La presse s'est fait récemment l'écho de projections démographiques portant la population de l'Afrique de 1 milliard aujourd'hui à 2 milliards en 2050. De ce fait, on peut se demander si la pauvreté et le marasme économique ne risquent pas de continuer d'affecter ce continent dans les décennies à venir.
Selon une récente étude du cabinet McKinsey, il n'en est rien et au contraire l'Afrique est le continent dont l'économie décolle maintenant et qui a le plus fort potentiel. Entre 2000 et 2008, le taux de croissance de l'économie africaine a été de 4,9% par an et en 2008, le produit intérieur brut (PIB) du continent a été équivalent à celui du Brésil ou de la Russie autour de $1,6 milliards. Seulement 1/3 de cette croissance est due aux ressources naturelles (minerais, pétrole, céréales …). Les autres secteurs en croissance comprennent notamment le commerce, l'agriculture, la logistique, les télécommunications et l'industrie. Ce qui a engendré cette croissance, ce sont surtout : la fin de nombreux conflits armés, de meilleures conditions macroéconomiques (réduction de l'inflation, baisse des déficits publics et de la dette des Etats) et la création d'un climat plus favorable aux entreprises (privatisations, renforcement de l'environnement réglementaire et légal, baisse des impôts sur les sociétés, développement des infrastructures, zones de libre-échange). La pauvreté des africains a commencé à diminuer.
La question essentielle est de savoir si cette croissance va se poursuivre. L'Afrique va continuer à bénéficier de la demande croissante en matières premières avec 10% des réserves en pétrole, 40% de l'or et 80% du chrome ou du platine. Ces ressources se dirigent de plus en plus vers l'Asie : entre 1990 et 2008, le commerce de l'Afrique avec l'Asie est passé de 14% à 28% de son commerce global, alors que la part de l'Europe a baissé de 51% à 28%. De nouvelles formes de coopération se mettent en place entre la Chine, l'Inde, le Brésil, le Moyen Orient et les pays africains, l'accès aux ressources minières donnant lieu à des compensations en termes d'investissements en routes, chemins de fer, hôpitaux et écoles. La course aux ressources améliore la capacité de négociation des gouvernements africains. L'investissement direct étranger en Afrique qui est passé de $9 milliards en 2000 à $62 milliards en 2008 s'est dirigé non seulement vers les ressources naturelles mais aussi le tourisme, l'industrie textile, la construction et les télécommunications.
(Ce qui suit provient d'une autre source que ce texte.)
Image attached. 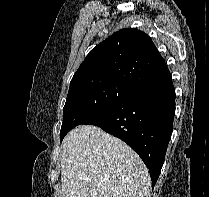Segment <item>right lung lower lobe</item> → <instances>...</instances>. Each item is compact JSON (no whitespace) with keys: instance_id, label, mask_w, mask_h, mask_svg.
<instances>
[{"instance_id":"obj_1","label":"right lung lower lobe","mask_w":209,"mask_h":197,"mask_svg":"<svg viewBox=\"0 0 209 197\" xmlns=\"http://www.w3.org/2000/svg\"><path fill=\"white\" fill-rule=\"evenodd\" d=\"M175 89L171 75L137 89L83 124L101 127L135 150L155 184L173 130Z\"/></svg>"}]
</instances>
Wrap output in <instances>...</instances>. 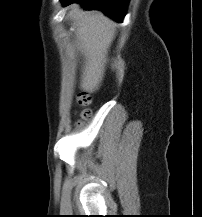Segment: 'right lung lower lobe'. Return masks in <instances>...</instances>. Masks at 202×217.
I'll list each match as a JSON object with an SVG mask.
<instances>
[{"instance_id":"obj_1","label":"right lung lower lobe","mask_w":202,"mask_h":217,"mask_svg":"<svg viewBox=\"0 0 202 217\" xmlns=\"http://www.w3.org/2000/svg\"><path fill=\"white\" fill-rule=\"evenodd\" d=\"M63 6L79 3L85 9L101 10L117 22H122L129 0H62Z\"/></svg>"}]
</instances>
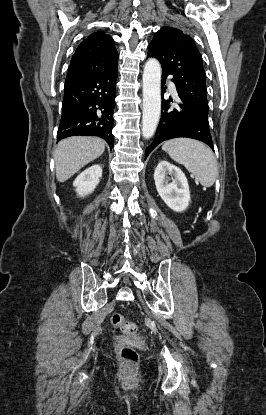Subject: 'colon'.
Masks as SVG:
<instances>
[{"instance_id":"5ec220e1","label":"colon","mask_w":266,"mask_h":415,"mask_svg":"<svg viewBox=\"0 0 266 415\" xmlns=\"http://www.w3.org/2000/svg\"><path fill=\"white\" fill-rule=\"evenodd\" d=\"M110 322L113 327L119 329L126 335H132L137 331V325L134 322L126 320L120 313H113L110 317ZM115 351L119 360L126 365L133 366L139 362L137 351L130 346L118 343L115 347Z\"/></svg>"}]
</instances>
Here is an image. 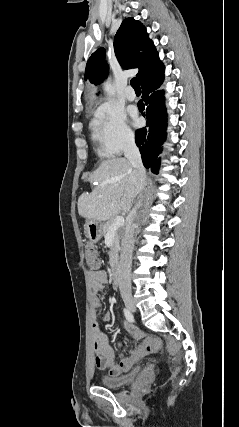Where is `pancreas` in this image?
<instances>
[{"label":"pancreas","mask_w":239,"mask_h":427,"mask_svg":"<svg viewBox=\"0 0 239 427\" xmlns=\"http://www.w3.org/2000/svg\"><path fill=\"white\" fill-rule=\"evenodd\" d=\"M114 221H115V219H111L104 224V226H103V234L104 235H106L108 233L110 226L114 223ZM123 231H124V229L122 227H120L115 232L113 244H112L111 249L109 251V257H110L109 264L111 266H113L115 264V262L117 261L118 253L120 250V238L123 234Z\"/></svg>","instance_id":"cf45deb5"}]
</instances>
D'ici à 2040, la population active va augmenter de 500 millions à 1,1 milliards : le challenge pour l'Afrique est de former sa jeunesse. En 2040, 1/5 de la jeunesse mondiale sera africaines. En conclusion, l'étude indique que le marché des consommateurs africains croit 2 à 3 fois plus vite que dans les pays de l'OCDE (dits « développés »), la rentabilité des investissements est plus élevée que dans tous les autres régions émergentes.
Il semble que la France a conscience de l'opportunité qui se présente à elle. La récente réunion des chefs d'Etat africains à Nice le 30 mai et 1er juin, peut être l'amorce de nouvelles relations. La Françafrique a t'elle vraiment vécue ? Nos gouvernants ont-ils vraiment abandonné les vieilles habitudes de soutien aux régimes dictatoriaux et corrompus dont le principal souci était de faire grossir leurs comptes à numéro en Suisse, l'objectif étant de préserver l'accès au ressources naturelles moyennant des subsides et une « aide au développement » qui atteignaient rarement leurs buts. Mais ce n'est pas encore gagné quand on observe les manoeuvres d'Areva (derrière qui on ne peut s'empêcher de voir se profiler son actionnaire archi-principal, l'Etat français) au Niger pour préserver son accès aux mines d'uranium.
Face aux autres pays comme la Chine, qui investissent directement dans les infrastructures et les équipements, en échange de relations économiques de long terme, la France doit avoir un comportement d'investisseur « adulte » et absolument cesser de se mêler de la politique intérieure des pays africains. Les entreprises françaises ont encore souvent un avantage compétitif. On ne peut que souhaiter qu'elles poursuivent une stratégie d'investissements et de développement des marchés avec la même éthique qu'ailleurs dans le Monde, mais avec plus d'efforts car il y a en Afrique, plus de potentiel qu'ailleurs.